My feeling is largely that it is far harder to avoid talking about cannibalism without making absurd ethnocentric assumptions. Take American Indians, who fiercely resist suggestions that their ancestors were cannibals. Now, the evidence for N. America is iffier than in other areas. But when they say "how dare you say my ancestors were inhuman people eaters!" they are reproducing exactly the idea that eating people is somehow not human, and that if they had eaten people, it would have been ok to take their lands. That's the underlying value which I think is deeply ethnocentric.
The denunciation of cannibalism actually takes some editing of western history as well. Until relatively recently, corpse products were added to western medicines surprisingly often.

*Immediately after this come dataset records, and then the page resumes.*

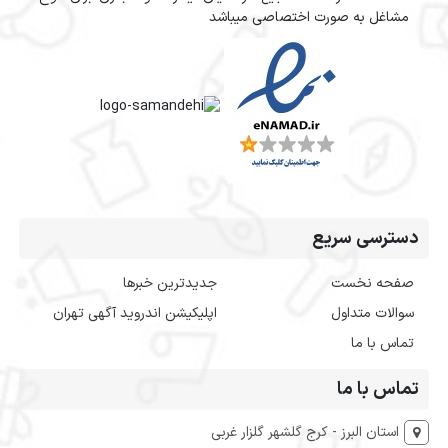
مشاغل به صورت اختصاصی میباشد
دسترسی سریع
صفحه نخست
جدیدترین خبرها
سوالات متداول
اپلیکیشن اندروید آگهی تهران
تماس با ما
تماس با ما
استان البرز - کرج گلشهر گلزار غربی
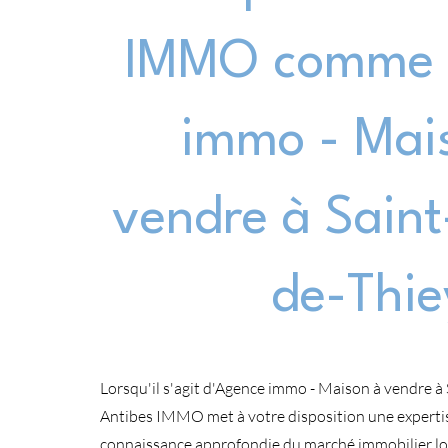
IMMO comme 
immo - Mai
vendre à Saint-
de-Thie
Lorsqu'il s'agit d'Agence immo - Maison à vendre à S
Antibes IMMO met à votre disposition une experti
connaissance approfondie du marché immobilier lo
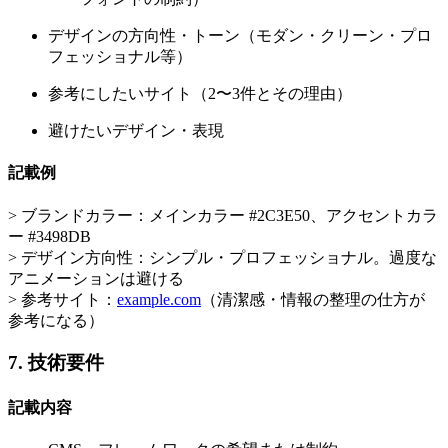
デザインの方向性・トーン（モダン・クリーン・プロ
フェッショナル等）
参考にしたいサイト（2〜3件とその理由）
避けたいデザイン・表現
記載例
> ブランドカラー：メインカラー #2C3E50、アクセントカラ
ー #3498DB
> デザイン方向性：シンプル・プロフェッショナル。過度な
アニメーションは避ける
> 参考サイト：
example.com
（清潔感・情報の整理の仕方が
参考になる）
7. 技術要件
記載内容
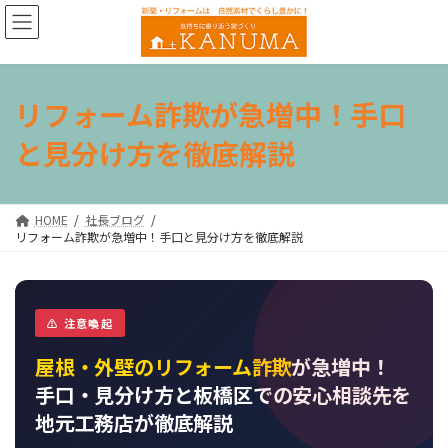
コ
ナ
ン
ビ
テ
ゲ
ン
ー
ツ
シ
リフォーム詐欺が急増中！手口
へ
ョ
ス
ン
と見分け方を徹底解説
キ
に
ッ
移
プ
動
HOME
社長ブログ
リフォーム詐欺が急増中！手口と見分け方を徹底解説
⚠ 注意喚起
屋根・外壁のリフォーム詐欺
が急増中！
手口・見分け方と板橋区での安心相談先を
地元工務店が徹底解説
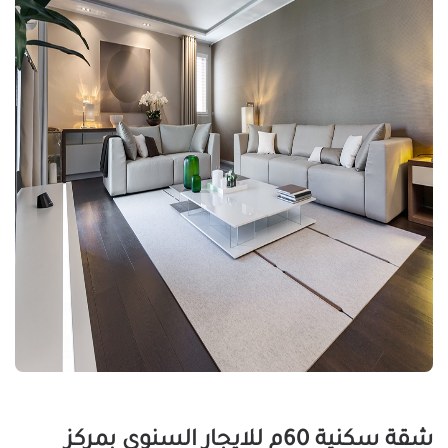
شقة سكنية 60م للايجار السنوى بمركز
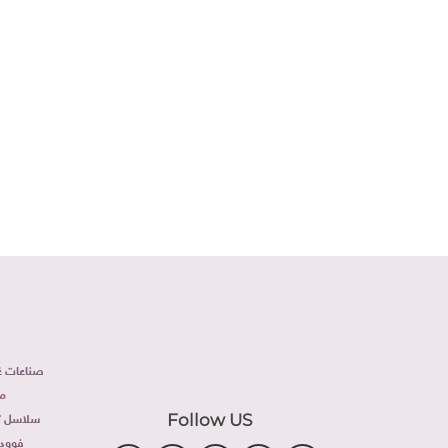
على 
صناعات غذ
م
سلاسل تج
Follow US
فوود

That's cannibalism. As for cannibalism being a fantasy construct - it actually takes privileging certain western constructs to pull something like that off, because the number one source of cannibalism stories are people who supposedly participated in it as either agents or potential dishes. You have to ignore these people and buy another tale entirely, which is that cannibalism is so horrible it could never happen.
None of which is to say that Columbus wasn't a raving liar, and that false allegations of cannibalism are often made, etc...

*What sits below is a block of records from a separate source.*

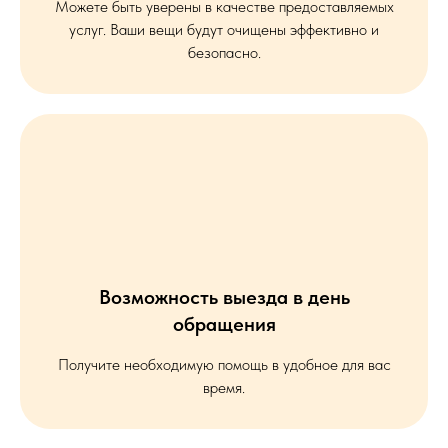
Можете быть уверены в качестве предоставляемых
услуг. Ваши вещи будут очищены эффективно и
безопасно.
Возможность выезда в день
обращения
Получите необходимую помощь в удобное для вас
время.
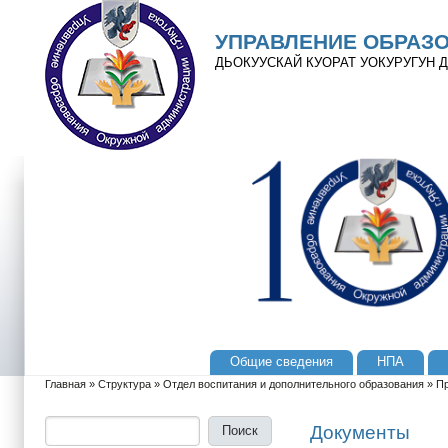
Перейти к основному содержанию
Skip to search
УПРАВЛЕНИЕ ОБРАЗ
ДЬОКУУСКАЙ КУОРАТ УОКУРУГУН
Общие сведения
НПА
Главное меню
Главная
»
Структура
»
Отдел воспитания и дополнительного образования
»
П
Вы здесь
Поиск
Форма поиска
Документы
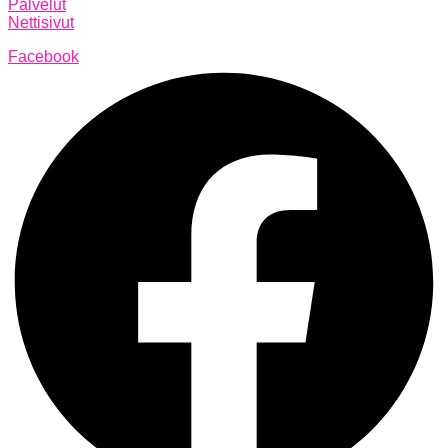
Palvelut
Nettisivut
Facebook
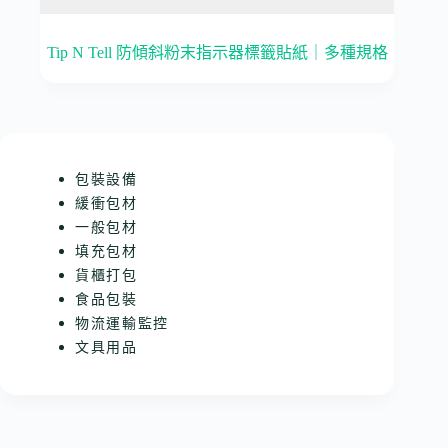
Tip N Tell 防傾斜粉末指示器標籤貼紙｜多種規格
包裝設備
緩衝包材
一般包材
填充包材
貨櫃打包
食品包裝
物流運輸監控
文具用品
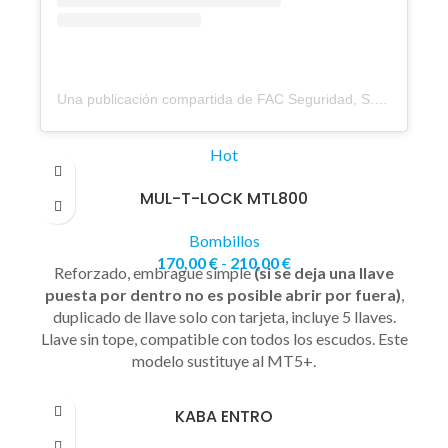
Una publicación compartida de FAC Seguridad, S.A. (@fac_seguridad)
Hot
MUL-T-LOCK MTL800
Bombillos
170,00
€
-
210,00
€
Reforzado, embrague simple
(si se deja una llave
puesta por dentro no es posible abrir por fuera)
,
duplicado de llave solo con tarjeta, incluye 5 llaves.
Llave sin tope, compatible con todos los escudos. Este
modelo sustituye al MT5+.
KABA ENTRO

On a side note to this side note, I've always rather liked the Manifesto Antropofago, by Oswald de Andrade - in Portuguese or English .
Posted by: tco | April 01, 2006 at 04:02 AM
Nate,
I don't think confronting neoliberalism is do-gooderism. It seems to me more like a kind of class war.
And, of course it's the case that there are all sorts of folks working in various capacities in slums all over the world. Not surprisingly, there are conflicts and contestations and disagreements at every level. Davis relies on reports from this work in his book. To this end, his major criticism is with those who emphasize the entrepreneurial potential they find among the garbage pickers and rickshaw drivers.
Posted by: Jodi | April 02, 2006 at 06:19 PM
tco--I've long been extremely interested in the Pacific, Melanesia because my father was in a lot of it during WWII, Polynesia because it's part of my own endeavours, so I've been there twice rather recently. Also, knew Tobias Schneebaum in the 70's from Village parties, who died recently, and who lived with cannibals in New Guinea and ate human flesh with them (I don't know how many times, but the sex was more regular than what he'd enjoyed here, at least unless he apparently paid) in the 60's. I think 'Keep the River on Your Right' is about his sojourns in Peru, not New Guinea, but I couldn't get through it. He was rather a sad person, I thought. I never liked that he'd eaten human flesh, but then so what.
Anyway, my father was in the New Hebrides (now Vanuatu), especially Espiritu Santo, and the 1944 Pacific Islands Year Book (published in Sydney and then Fiji until a few years ago) he brought back does speak of 'Malekula, where inter-tribal warfare and cannibalism continue, on occasion.' These are the Big Nambas. David Stanley's Moon Travel Handbook to the South Pacific says that the last recorded case of cannibalism, which was 'frequently practised' among the hereditary chiefs, was in 1969. TMy father did see the penis sheaths worn in the New Hebrides, although I don't know if these were the red ones which supposedly distinguished the Big Nambas (who are still there, but relocated somewhat).
I am very interested in your facts about New Guinea, my father having been in New Britain, Finschafen and Sansapore as well.